Dr. Brad Boyce to give talk at CHTM

November 12, 2018

Dr. Brad L. Boyce

Dr. Brad L. Boyce

Dr. Brad Boyce, CINT Scientist and Distinguished Member of the Technical Staff at Sandia National Laboratories will be giving a talk hosted by CHTM on Novmber 20th, 2018. 

Please join us at CHTM, room 101 on the 20th at 11am on his talk entitled, "Rare microstructural events limit the mechanical reliability of materials."

A copy of the flyer can be found here.

Abstract:

While the field of materials science has typically focused on improving the average properties of materials, it may be as important to control the rare microstructural features that govern the lower-bound properties necessary for reliability.  To illustrate this point, I will draw on four distinct examples.  The first example is in silicon microsystems where the failure-limiting flaws are sidewall cusps caused by etching and grain boundary grooves.   By developing high-throughput testing methods and 3-parameter Weibull analysis, it is possible to identify the worst-case threshold for strength-limiting flaws.  In the second example, the theme of high-throughput testing is transferred into the domain of metal additive manufacturing.  In metal structures produced by the laser powder bed fusion process, typical failures originate at lack-of-fusion porosity.  However, the worst-case flaws occur in the rare scenario when these pores link up, forming an interconnected network of pores that intersect the free surface.   As porosity is eliminated through process improvements, the failure of additive metal parts will eventually be limited by the underlying grain structure.  In the third example, I explore the critical grain boundary configurations that give rise to the onset of ductile rupture.  While many alloys nucleate voids at matrix-particle interfaces, particle-free ductile metals nucleate defects through a series of competing/collaborating dislocation-mediated mechanisms.  In the fourth example, nanocrystalline metals, which can possess strengths comparable to the strongest commercially available alloys, are shown to be limited in their fatigue resistance due to the onset of fatigue-induced grain growth.  This weakest-link failure event associated with abnormal grain growth only affects a miniscule fraction of grains, e.g. 1 in 109.  Through the use of in-situ fatigue studies using synchrotron diffraction and transmission electron microscopy we can find the ‘needle in the haystack’ and establish the critical conditions for grain growth.  Ultimately, by controlling this grain growth process we can produce nanocrystalline metals with superior mechanical reliability.

Biography:

Dr.
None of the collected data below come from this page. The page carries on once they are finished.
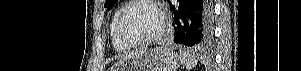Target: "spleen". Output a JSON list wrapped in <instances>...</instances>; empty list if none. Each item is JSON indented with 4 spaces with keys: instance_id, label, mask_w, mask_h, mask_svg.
Here are the masks:
<instances>
[{
    "instance_id": "3e777b00",
    "label": "spleen",
    "mask_w": 301,
    "mask_h": 71,
    "mask_svg": "<svg viewBox=\"0 0 301 71\" xmlns=\"http://www.w3.org/2000/svg\"><path fill=\"white\" fill-rule=\"evenodd\" d=\"M180 61L187 70L192 69L197 65L196 57L190 52L180 51Z\"/></svg>"
}]
</instances>
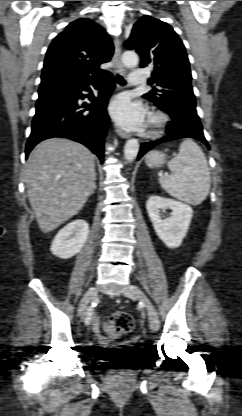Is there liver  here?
I'll return each mask as SVG.
<instances>
[{
	"label": "liver",
	"mask_w": 242,
	"mask_h": 416,
	"mask_svg": "<svg viewBox=\"0 0 242 416\" xmlns=\"http://www.w3.org/2000/svg\"><path fill=\"white\" fill-rule=\"evenodd\" d=\"M95 155L66 138H49L32 150L25 169L29 203L43 233L76 215L95 185Z\"/></svg>",
	"instance_id": "6515ba94"
}]
</instances>
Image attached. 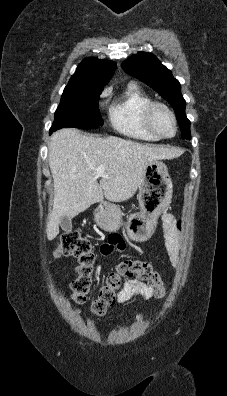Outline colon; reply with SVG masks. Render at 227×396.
<instances>
[{"label": "colon", "mask_w": 227, "mask_h": 396, "mask_svg": "<svg viewBox=\"0 0 227 396\" xmlns=\"http://www.w3.org/2000/svg\"><path fill=\"white\" fill-rule=\"evenodd\" d=\"M56 255L73 256L77 259L78 277L71 285L72 298L78 304L84 303L91 286V277L96 261L91 241L76 231L68 232L62 236L56 249ZM131 279L146 282L154 289L157 298H162L165 295V284L150 262L126 259L107 276L104 285L99 289L97 297L91 304L92 313L103 315L116 302L117 294L123 287V282Z\"/></svg>", "instance_id": "colon-1"}]
</instances>
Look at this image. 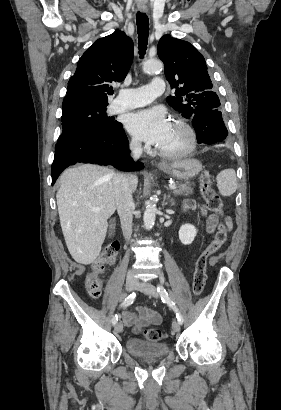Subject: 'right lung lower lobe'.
I'll return each instance as SVG.
<instances>
[{"instance_id": "right-lung-lower-lobe-1", "label": "right lung lower lobe", "mask_w": 281, "mask_h": 410, "mask_svg": "<svg viewBox=\"0 0 281 410\" xmlns=\"http://www.w3.org/2000/svg\"><path fill=\"white\" fill-rule=\"evenodd\" d=\"M128 139L120 126L107 133H82L56 144L52 164V185L60 173L76 163L113 165L123 171L140 170L144 166L129 157Z\"/></svg>"}]
</instances>
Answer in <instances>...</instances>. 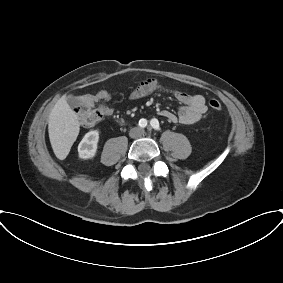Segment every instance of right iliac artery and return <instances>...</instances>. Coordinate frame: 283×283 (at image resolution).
I'll return each mask as SVG.
<instances>
[{
  "label": "right iliac artery",
  "mask_w": 283,
  "mask_h": 283,
  "mask_svg": "<svg viewBox=\"0 0 283 283\" xmlns=\"http://www.w3.org/2000/svg\"><path fill=\"white\" fill-rule=\"evenodd\" d=\"M139 126L144 128L147 126V120L146 119H140Z\"/></svg>",
  "instance_id": "82829eb1"
}]
</instances>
Boyce is a Distinguished Member of the Technical Staff at Sandia National Laboratories.  Dr. Boyce received the B.S. degree from Michigan Technological University in 1996 in Metallurgical Engineering and the M.S. and Ph.D. degrees in 1998 and 2001 from the University of California at Berkeley.  Dr. Boyce joined the technical staff at Sandia in 2001 where his research interests lie in micromechanisms of deformation and failure.  He was promoted to Principal Member of the Technical Staff in 2005, and received the Distinguished appointment in 2015.  In 2017, Dr. Boyce joined the Center for Integrated Nanotechnologies in the in-situ characterization and nanomechanics thrust.  He has published over 100 peer reviewed articles on topics such as microsystems reliability, nanoindentation, fracture in structural alloys, weld metallurgy, ocular tissue viscoelasticity, and fatigue mechanisms.  One effort, the Sandia Fracture Challenge, a blind round robin assessment of computational modeling predictions, has engaged over 50 institutions worldwide.  Building on this success, Dr. Boyce formed the Structural Reliability Partnership, now with ~$4M in annual leveraged funds from member institutions. Dr. Boyce is the Director of Programming for TMS, the Minerals Metals and Materials Society.  He also serves on Editorial Boards for Materials Research Letters, as well as Fatigue and Fracture of Engineering Materials and Structures.  He has served as a guest editor for Thin Solid Films, Experimental Mechanics, International Journal of Fatigue, and International Journal of Fracture.  Dr. Boyce is a past recipient of the Hertz Foundation fellowship, TMS Young Leader award, and ASM’s Marcus A. Grossman Young Author award. 

Acknowledgements:

Sandia National Laboratories is a multimission laboratory managed and operated by National Technology and Engineering Solutions of Sandia, LLC., a wholly owned subsidiary of Honeywell International, Inc., for the U.S. Department of Energy’s National Nuclear Security Administration under contract DE-NA-0003525.